Being part of a smaller cohort was also a boon, Durga Gopalan adds. When doing her undergraduate degree at the National University of Singapore, the sheer number of students made it easy to blend in with the crowd.

But by pursuing the SMIB degree at ESSEC, “I was able to take the lead in organizing activities for the entire school, which helped me build my leadership capabilities,” she says.

Patricia adds that the smaller community also means that ESSEC prefers to hold guest talks with individual speakers instead of large seminars so students can network more intimately.

“During these talks, many alumni returned to share about their different industries and the work they do, which gave us exposure and understanding of the opportunities we might have,” Durga chimes in.

Some alumni even return to support the new cohorts through an official mentorship program available exclusively to SMIB Asia-Pacific students. As Adriel had expressed an interest in consulting, he was paired with a mentor who could offer advice.

“Besides helping me understand the job market, my mentor also passed my resume to different people, which eventually led to me getting an internship in digital marketing,” he says.

Equipped Through Learning By Doing

Durga notes that this career support worked with ESSEC’s learning-by-doing approach to help students prepare for the working world.

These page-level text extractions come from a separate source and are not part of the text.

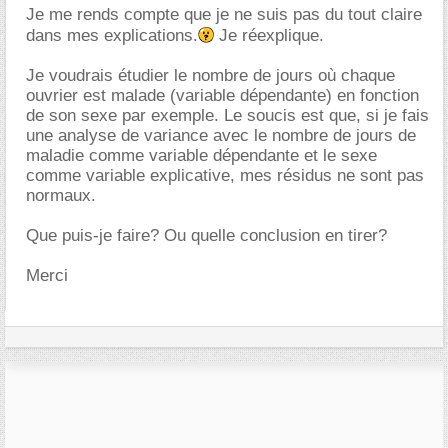
Je me rends compte que je ne suis pas du tout claire
dans mes explications.
Je réexplique.
Je voudrais étudier le nombre de jours où chaque
ouvrier est malade (variable dépendante) en fonction
de son sexe par exemple. Le soucis est que, si je fais
une analyse de variance avec le nombre de jours de
maladie comme variable dépendante et le sexe
comme variable explicative, mes résidus ne sont pas
normaux.
Que puis-je faire? Ou quelle conclusion en tirer?
Merci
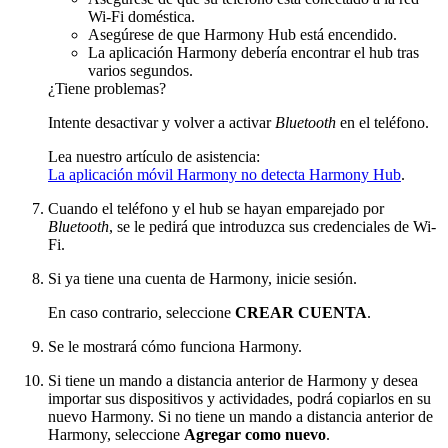
Wi-Fi doméstica.
Asegúrese de que Harmony Hub está encendido.
La aplicación Harmony debería encontrar el hub tras
varios segundos.
¿Tiene problemas?
Intente desactivar y volver a activar
Bluetooth
en el teléfono.
Lea nuestro artículo de asistencia:
La aplicación móvil Harmony no detecta Harmony Hub
.
Cuando el teléfono y el hub se hayan emparejado por
Bluetooth
, se le pedirá que introduzca sus credenciales de Wi-
Fi.
Si ya tiene una cuenta de Harmony, inicie sesión.
En caso contrario, seleccione
CREAR CUENTA
.
Se le mostrará cómo funciona Harmony.
Si tiene un mando a distancia anterior de Harmony y desea
importar sus dispositivos y actividades, podrá copiarlos en su
nuevo Harmony. Si no tiene un mando a distancia anterior de
Harmony, seleccione
Agregar como nuevo
.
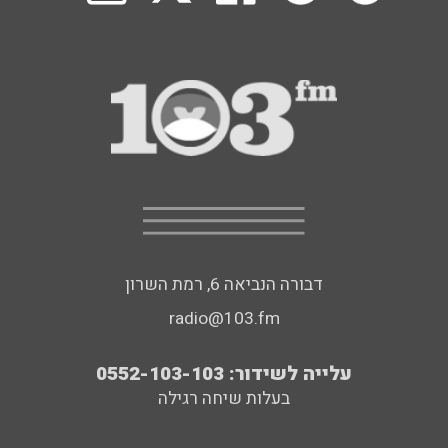
דבורה הנביאה 6, רמת השרון
radio@103.fm
עלייה לשידור: 0552-103-103
בעלות שיחה רגילה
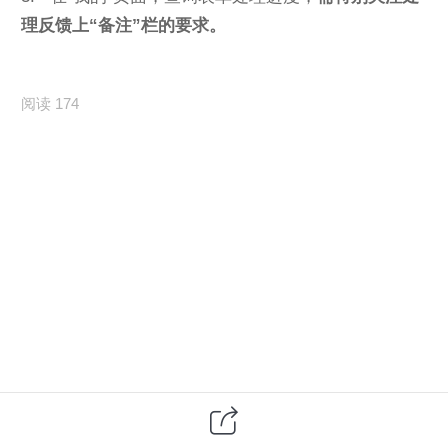
理反馈上“备注”栏的要求。
阅读 174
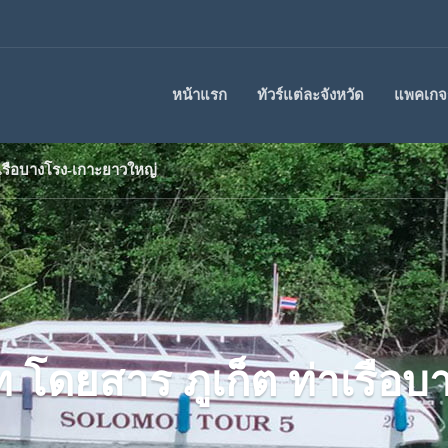
หน้าแรก
ทัวร์แต่ละจังหวัด
แพคเกจร
าเรือบางโรง-เกาะยาวใหญ่
ท โดยสาร ภูเก็ต ท่าเรือ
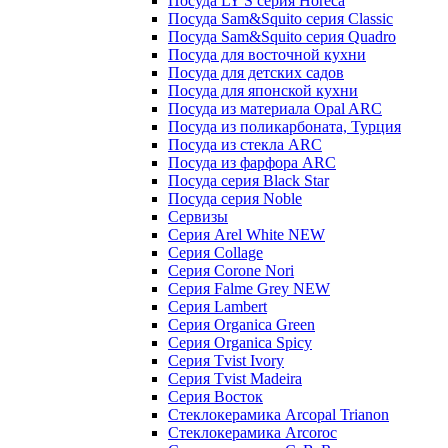
Посуда LY'S серия Horeca
Посуда Sam&Squito серия Classic
Посуда Sam&Squito серия Quadro
Посуда для восточной кухни
Посуда для детских садов
Посуда для японской кухни
Посуда из материала Opal ARC
Посуда из поликарбоната, Турция
Посуда из стекла ARC
Посуда из фарфора ARC
Посуда серия Black Star
Посуда серия Noble
Сервизы
Серия Arel White NEW
Серия Collage
Серия Corone Nori
Серия Falme Grey NEW
Серия Lambert
Серия Organica Green
Серия Organica Spicy
Серия Tvist Ivory
Серия Tvist Madeira
Серия Восток
Стеклокерамика Arcopal Trianon
Стеклокерамика Arcoroc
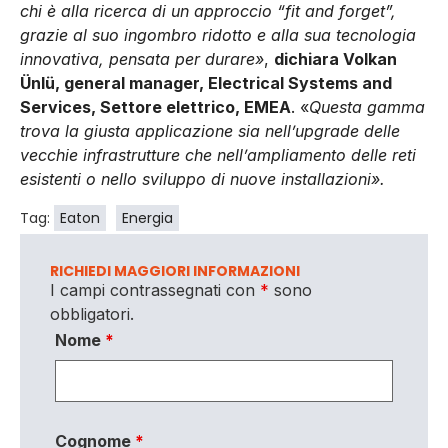
chi è alla ricerca di un approccio “fit and forget”,
grazie al suo ingombro ridotto e alla sua tecnologia
innovativa, pensata per durare»
,
dichiara Volkan
Ünlü, general manager, Electrical Systems and
Services, Settore elettrico, EMEA
. «
Questa gamma
trova la giusta applicazione sia nell’upgrade delle
vecchie infrastrutture che nell’ampliamento delle reti
esistenti o nello sviluppo di nuove installazioni».
Tag:
Eaton
Energia
RICHIEDI MAGGIORI INFORMAZIONI
I campi contrassegnati con
*
sono
obbligatori.
Nome
*
Cognome
*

Experiences such as the Asian Strategy Challenge, where she was paired with Heineken to solve real-world business challenges, deepened her understanding of data analytics and supply chain management in a business context and taught volumes about conducting client meetings and giving presentations—all of which add to her portfolio and attractiveness as a job-seeker, she says.

Although Patricia had worked on similar projects back in De La Salle, the fact that her undergraduate degree was in IT meant that these assignments were highly technical.

“At ESSEC, I was constantly placed in situations where I had to work on projects unfamiliar to me—from doing a market research report for a sports retailer to supply chain work for the fragrances and cosmetics industry,” she recalls.

These projects are valuable exposure, but perhaps even more critical for Adriel, Durga, and Patricia, they breed confidence—confidence that no matter how large the world may be, they, like other ESSEC master’s program graduates, are more than ready to conquer.